MY SPECIAL WORD, illustrated by Beth Bogert

When Dwight left, the picture book's very talented illustrator stepped in. Beth Bogert was artist residency at the primary school, while I worked with the intermediate level students. Each of us designed a workshop to deepen the program's message and tie into the books we created. Beth worked with our picture book, while I used the chapter book. Beth worked in the art room, while I worked with the intermediate school's librarian. #DREAMLIFE




During my week I was able to teach 21 classes, 18 classrooms and 3 small groups. It felt like coming home for many reasons...

The fast pace of a teacher lifestyle-- one class to the next to the next, each one bringing something different to the lesson.

The welcoming way of the entire school district-- from the highly engaged principal to the teachers, to the librarian and her assistant, to the kids, each person I met was friendly, positive, and embraced the books, the program, and me with open arms.

There was something else that felt familiar.


HOPE.

In 2001 I stood in front of my third graders on September 12th. Overnight the world had changed around us, and yet, those kids filled me with hope for our future. They were kind and generous. They were hard working and resilient. Today, some of those kids are teachers, nurses, and army officers.

Last week I got to see the faces of children and listen to their conversations about kindness, compassion, goals, and dreams. Of late (and certainly last week) the world spews hate in our faces, but the kids that I met last week and the teachers who inspire them, radiated hope.

Here is a note from one of the teachers:



The kids offered writing like:

"You've got to be kind with words and actions, and maybe actions are where it's at."  -4th grade student

"In my heart I trust myself." -4th grade student

"In my heart I hope I can always help others, even if it is hard for me." -3rd grade student

"My word is HEARING-aid because I want to communicate with my family and friends. I need my hearing aid to listen but they need help to listen too." -5th grade student

"I love LOVE." - 3rd grade student

"I am proud of the person I am. I am a thinker and even though I am competitive, I try to be a good sport. I think if I can be a good sport in life not just in games that I will always be proud of myself." -4th grade student


Facilitating their writing was an honor, but the conversations that took place were better than any  paper and pen could capture. One afternoon, I looked out into the hallway between classes. An adult stopped a child who was hurrying along, and said, "WHAT's YOUR WORD?" The two-minute conversation between them was a flash in the day. But he connected with her, and she connected with him.
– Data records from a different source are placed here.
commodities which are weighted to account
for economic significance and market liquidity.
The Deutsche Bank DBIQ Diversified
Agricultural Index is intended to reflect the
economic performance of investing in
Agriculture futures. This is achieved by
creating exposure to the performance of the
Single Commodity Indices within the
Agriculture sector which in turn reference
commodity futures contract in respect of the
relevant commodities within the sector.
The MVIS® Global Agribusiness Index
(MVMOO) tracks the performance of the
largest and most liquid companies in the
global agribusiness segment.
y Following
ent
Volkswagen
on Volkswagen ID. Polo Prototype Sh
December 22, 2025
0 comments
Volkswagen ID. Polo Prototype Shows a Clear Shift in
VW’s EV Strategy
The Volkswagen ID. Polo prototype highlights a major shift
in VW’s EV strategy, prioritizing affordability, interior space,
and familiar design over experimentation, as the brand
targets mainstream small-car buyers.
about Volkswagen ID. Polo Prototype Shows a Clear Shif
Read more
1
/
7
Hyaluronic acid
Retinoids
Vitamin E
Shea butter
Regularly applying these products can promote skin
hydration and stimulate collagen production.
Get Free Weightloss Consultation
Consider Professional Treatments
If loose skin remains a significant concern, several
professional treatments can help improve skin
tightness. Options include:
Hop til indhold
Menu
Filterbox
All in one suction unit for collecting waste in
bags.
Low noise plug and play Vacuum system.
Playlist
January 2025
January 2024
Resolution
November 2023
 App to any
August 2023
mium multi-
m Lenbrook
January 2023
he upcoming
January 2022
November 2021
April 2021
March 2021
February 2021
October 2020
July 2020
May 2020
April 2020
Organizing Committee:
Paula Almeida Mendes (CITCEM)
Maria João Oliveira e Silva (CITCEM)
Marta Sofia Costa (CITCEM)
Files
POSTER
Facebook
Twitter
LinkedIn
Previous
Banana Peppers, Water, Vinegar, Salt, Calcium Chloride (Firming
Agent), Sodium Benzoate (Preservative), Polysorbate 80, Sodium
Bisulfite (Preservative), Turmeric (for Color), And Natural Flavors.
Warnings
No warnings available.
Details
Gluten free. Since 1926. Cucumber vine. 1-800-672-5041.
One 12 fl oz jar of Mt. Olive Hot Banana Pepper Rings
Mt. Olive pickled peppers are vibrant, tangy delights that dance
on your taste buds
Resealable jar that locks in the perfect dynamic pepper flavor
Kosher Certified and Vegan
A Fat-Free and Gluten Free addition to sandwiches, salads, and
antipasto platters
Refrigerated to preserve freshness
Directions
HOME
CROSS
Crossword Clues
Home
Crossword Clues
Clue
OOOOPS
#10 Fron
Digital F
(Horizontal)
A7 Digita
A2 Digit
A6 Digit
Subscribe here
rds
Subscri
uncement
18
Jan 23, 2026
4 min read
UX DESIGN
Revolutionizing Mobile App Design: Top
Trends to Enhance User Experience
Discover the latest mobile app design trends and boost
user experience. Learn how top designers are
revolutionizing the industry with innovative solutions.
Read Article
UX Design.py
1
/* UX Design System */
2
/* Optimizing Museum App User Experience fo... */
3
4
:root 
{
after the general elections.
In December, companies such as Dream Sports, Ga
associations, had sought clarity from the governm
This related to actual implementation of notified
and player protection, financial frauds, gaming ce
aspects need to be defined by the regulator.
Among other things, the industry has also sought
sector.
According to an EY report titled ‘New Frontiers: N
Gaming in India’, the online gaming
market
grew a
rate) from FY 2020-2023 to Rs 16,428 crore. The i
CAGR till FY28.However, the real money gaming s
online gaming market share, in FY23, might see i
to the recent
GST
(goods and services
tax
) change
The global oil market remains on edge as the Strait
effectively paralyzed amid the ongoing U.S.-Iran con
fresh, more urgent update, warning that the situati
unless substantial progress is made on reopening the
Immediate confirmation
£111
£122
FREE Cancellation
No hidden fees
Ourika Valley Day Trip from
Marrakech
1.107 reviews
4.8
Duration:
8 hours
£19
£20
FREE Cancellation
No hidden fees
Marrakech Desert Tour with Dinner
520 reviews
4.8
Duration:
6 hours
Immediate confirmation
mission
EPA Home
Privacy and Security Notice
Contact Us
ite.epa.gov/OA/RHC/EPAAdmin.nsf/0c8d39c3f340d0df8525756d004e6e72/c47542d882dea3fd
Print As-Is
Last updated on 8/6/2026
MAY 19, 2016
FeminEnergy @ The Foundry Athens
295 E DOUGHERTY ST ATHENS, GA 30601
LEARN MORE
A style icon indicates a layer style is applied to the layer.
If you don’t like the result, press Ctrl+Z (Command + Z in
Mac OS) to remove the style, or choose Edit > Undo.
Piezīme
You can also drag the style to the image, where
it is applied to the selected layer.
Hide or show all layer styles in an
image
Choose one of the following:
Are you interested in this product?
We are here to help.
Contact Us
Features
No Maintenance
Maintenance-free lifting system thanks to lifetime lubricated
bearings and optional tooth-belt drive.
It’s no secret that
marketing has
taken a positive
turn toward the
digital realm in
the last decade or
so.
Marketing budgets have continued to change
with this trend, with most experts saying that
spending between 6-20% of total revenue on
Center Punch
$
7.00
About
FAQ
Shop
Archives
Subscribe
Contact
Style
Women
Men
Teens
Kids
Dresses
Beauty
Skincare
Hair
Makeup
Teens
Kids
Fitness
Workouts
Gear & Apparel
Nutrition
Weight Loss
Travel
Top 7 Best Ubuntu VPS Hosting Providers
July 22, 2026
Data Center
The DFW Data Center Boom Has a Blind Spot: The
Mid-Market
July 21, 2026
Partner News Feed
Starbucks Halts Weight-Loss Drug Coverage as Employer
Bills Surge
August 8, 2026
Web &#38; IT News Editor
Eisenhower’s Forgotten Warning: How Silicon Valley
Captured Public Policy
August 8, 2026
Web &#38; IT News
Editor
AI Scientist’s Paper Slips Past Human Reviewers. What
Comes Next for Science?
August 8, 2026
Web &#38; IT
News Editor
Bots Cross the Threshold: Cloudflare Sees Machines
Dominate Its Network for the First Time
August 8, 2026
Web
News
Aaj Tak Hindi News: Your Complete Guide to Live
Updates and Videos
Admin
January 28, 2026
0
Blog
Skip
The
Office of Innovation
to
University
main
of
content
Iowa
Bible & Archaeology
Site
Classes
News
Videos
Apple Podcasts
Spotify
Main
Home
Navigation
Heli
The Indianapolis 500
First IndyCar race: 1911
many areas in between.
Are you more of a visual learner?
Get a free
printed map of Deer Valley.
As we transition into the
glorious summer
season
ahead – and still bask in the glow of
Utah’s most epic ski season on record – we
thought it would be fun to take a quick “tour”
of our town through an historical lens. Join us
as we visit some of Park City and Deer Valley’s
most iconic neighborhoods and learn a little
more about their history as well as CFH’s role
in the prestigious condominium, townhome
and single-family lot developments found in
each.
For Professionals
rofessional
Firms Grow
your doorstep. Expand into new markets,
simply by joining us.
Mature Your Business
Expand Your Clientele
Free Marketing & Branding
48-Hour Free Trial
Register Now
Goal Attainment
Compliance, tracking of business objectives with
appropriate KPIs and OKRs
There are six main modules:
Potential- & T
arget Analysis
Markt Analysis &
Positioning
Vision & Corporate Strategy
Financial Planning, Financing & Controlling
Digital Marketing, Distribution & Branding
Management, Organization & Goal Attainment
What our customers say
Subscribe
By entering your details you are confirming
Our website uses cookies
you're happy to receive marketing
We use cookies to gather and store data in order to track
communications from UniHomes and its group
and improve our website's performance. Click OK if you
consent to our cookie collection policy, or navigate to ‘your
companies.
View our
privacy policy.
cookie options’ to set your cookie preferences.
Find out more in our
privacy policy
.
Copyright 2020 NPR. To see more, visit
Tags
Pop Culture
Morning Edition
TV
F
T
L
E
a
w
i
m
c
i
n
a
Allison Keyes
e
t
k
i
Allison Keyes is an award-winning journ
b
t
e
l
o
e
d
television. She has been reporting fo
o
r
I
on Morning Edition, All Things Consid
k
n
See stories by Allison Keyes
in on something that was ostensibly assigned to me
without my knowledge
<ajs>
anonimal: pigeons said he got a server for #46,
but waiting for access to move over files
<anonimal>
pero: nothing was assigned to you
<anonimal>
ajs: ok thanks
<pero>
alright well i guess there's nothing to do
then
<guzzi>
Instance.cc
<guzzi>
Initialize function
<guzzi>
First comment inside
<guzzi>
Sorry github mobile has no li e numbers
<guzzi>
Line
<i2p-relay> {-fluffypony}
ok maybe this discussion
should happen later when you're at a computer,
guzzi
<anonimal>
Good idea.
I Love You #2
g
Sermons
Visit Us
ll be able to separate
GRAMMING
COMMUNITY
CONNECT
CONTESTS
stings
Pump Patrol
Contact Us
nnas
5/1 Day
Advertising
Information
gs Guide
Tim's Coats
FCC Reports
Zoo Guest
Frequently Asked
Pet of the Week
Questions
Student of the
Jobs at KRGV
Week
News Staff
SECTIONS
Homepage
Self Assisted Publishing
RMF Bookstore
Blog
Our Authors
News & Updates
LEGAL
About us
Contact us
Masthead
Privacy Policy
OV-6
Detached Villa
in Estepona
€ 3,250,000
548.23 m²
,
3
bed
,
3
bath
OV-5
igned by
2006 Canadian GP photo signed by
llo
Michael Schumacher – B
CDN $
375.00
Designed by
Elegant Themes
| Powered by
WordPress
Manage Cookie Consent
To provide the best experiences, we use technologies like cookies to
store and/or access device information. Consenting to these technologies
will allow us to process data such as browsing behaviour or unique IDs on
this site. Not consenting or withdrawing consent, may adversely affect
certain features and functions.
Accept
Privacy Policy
Two very different people in the busy pace of life connected about a choice that each made. Each able to listen to the other's reasonings behind the choice. Well, that gives me hope too.



The rainbow mask, the banana, the golden top hat... Those became part of the celebration at the end of our writer's workshop, because who wouldn't celebrate after a school visit like this! A special thanks to the Wayne Highlands School District for their generosity and for MAKING the program a part of their school. Even more, thank you for giving your students a chance to engage, converse, listen, and share. You are making the world a better place.